If my main goal in life is to inspire others to do new things, get out of their comfort zone, and just finish; how can I quit now? How will I be able to inspire you to go after your goals if I’m not doing that myself? If I’m learning from situations and trying to share that knowledge with you, I better be practicing what I preach, right?
I’ll be doing a speech next week and I didn’t want my narrative to be, “well, I got a bit uncomfortable so I decided to quit.” That is not acceptable. You know why? Leaving your comfort zone means you are growing as a person and willing to take the risk. Every time you step out of your comfort zone, you’re creating new boundaries and opening your mind to new opportunities.
It’s not always bad to feel uncomfortable.
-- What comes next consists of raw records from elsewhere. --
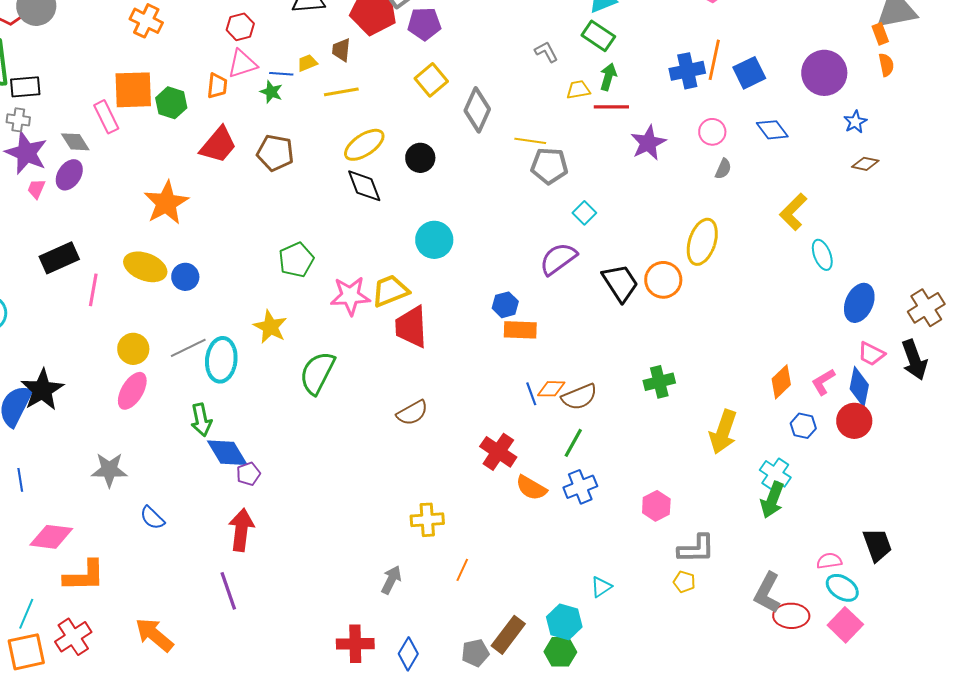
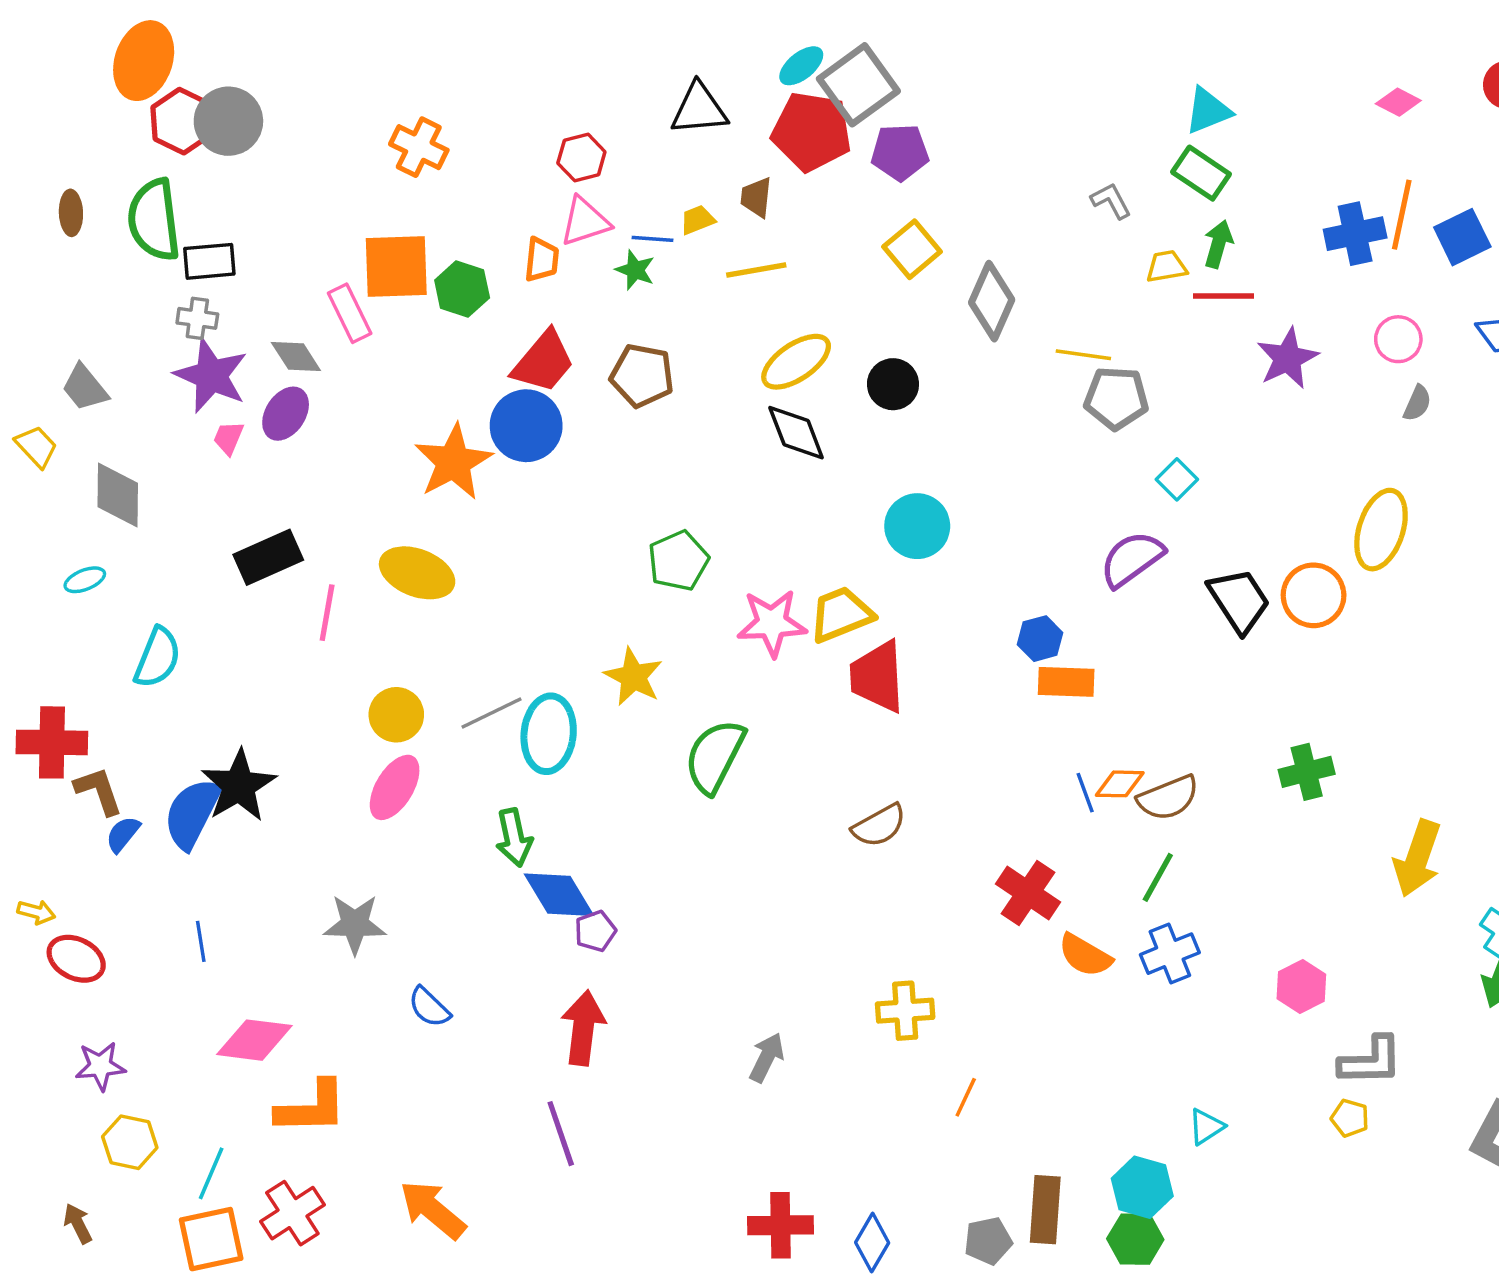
blue circle: (185, 277) -> (526, 426), moved, size x1.5
gray arrow: (391, 580) -> (767, 1057), moved
brown rectangle: (508, 635) -> (1045, 1210), turned -33

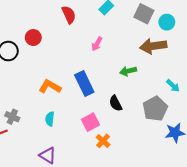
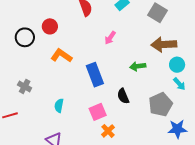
cyan circle: (167, 22) -> (177, 65), moved
orange L-shape: (50, 87) -> (61, 56), moved
gray cross: (12, 117) -> (25, 86), moved

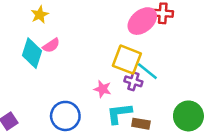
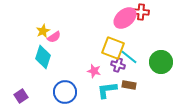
yellow star: (40, 15) -> (43, 31), moved
cyan diamond: (32, 53) -> (43, 57), moved
green circle: (188, 116) -> (161, 62), moved
brown rectangle: (141, 124) -> (129, 85), moved

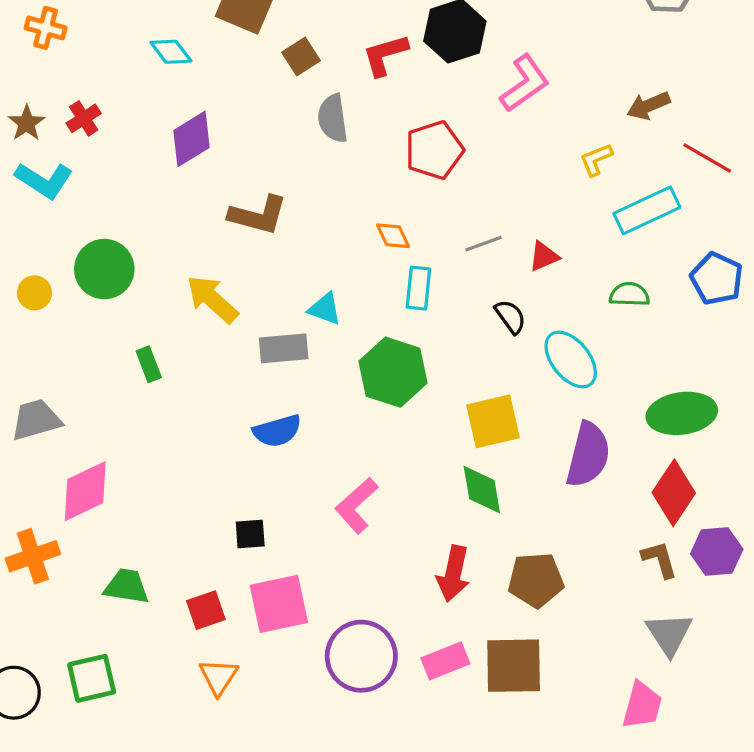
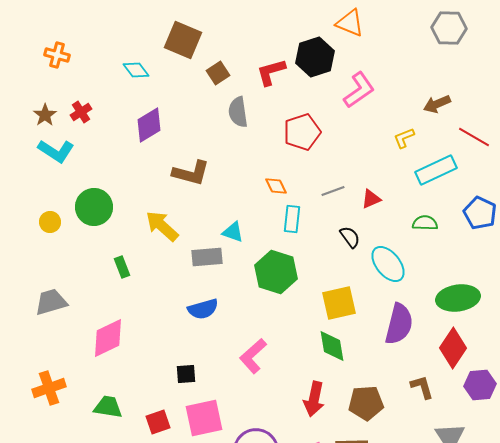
pink diamond: (85, 491) -> (108, 338), moved
brown L-shape: (660, 559) -> (422, 387), moved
Just because you are uncomfortable, doesn’t mean you NEED to quit. My biggest mistake with quitting this race is I didn’t embrace the fact that I was going to be uncomfortable. I’ve run this race before (a longer distance) and it was not a cake walk. It was hard. It was miserable. I knew better this time around, but I wanted to push myself out of my comfort zone. That is the reason I signed up, but when it got uncomfortable I retreated. I should NEVER have done that.
Chase after your goals. Achieving your goals should not be easy and those things require work. If things always came easy, we wouldn’t be challenged. We would be bored. Why would we even try?
Things I learned along the journey:
- Sometimes it’s just best to take a moment to yourself and just think about the things that are important before quitting. Taking the time to think things through led me to the conclusion I should get back in the race. Sometimes you just need to slap yourself around and get your ish together.
- Things are not always going to be easy, embrace the challenge and see where it takes you. In this particular circumstance, I quit before I was really out. I didn’t even try to go on the second loop. If I would have quit while attempting the second loop this story would have been different because I would have attempted to continue the challenge. I counted myself out before even really trying.
- Learn from your mistakes. I went back on my second loop to change how I entered the race. The first time I went out, I went into the unknown. When entering the race again, I knew what I needed to do to make it through the next 6.22 miles. I put ice in the bottle with no water so the ice would melt into cool water. I carried and drank coconut water with me to the first aid station. Defeated at mile 3 of the race, this made all the difference in the world because I knew what to do at mile 9 (the same place of mile 3). I felt confident I was going to finish. Learning changed my spirit and my drive and I ended up finishing the race because I learned.
- Don’t make excuses for yourself. You will use those excuses are reasons to pass on a lot of different things. There is a difference between making an excuse and putting yourself in danger. During this race, I knew I wasn’t facing any danger. I was just not having an A++ time. When I was on my first loop, I justified a lot of things to myself that I didn’t necessarily need to do. I talked myself out of something that I was so amped about at the beginning of the week FOR NO REASON.
In the end, no amount of heat, no shade, or thick sand could stop me from finishing those 12.44 miles. I needed a moment like this to toughen me up. Returning to running has been a humbling experience, but a big part of it is a mental toughness. That is the tool I need to sharpen, my brain to keep fighting even when things get a little sandy (literally and figuratively). I shouldn’t have given myself a reason to give up if it wasn’t necessary. Don’t talk yourself out of something that you know that you are capable of completing.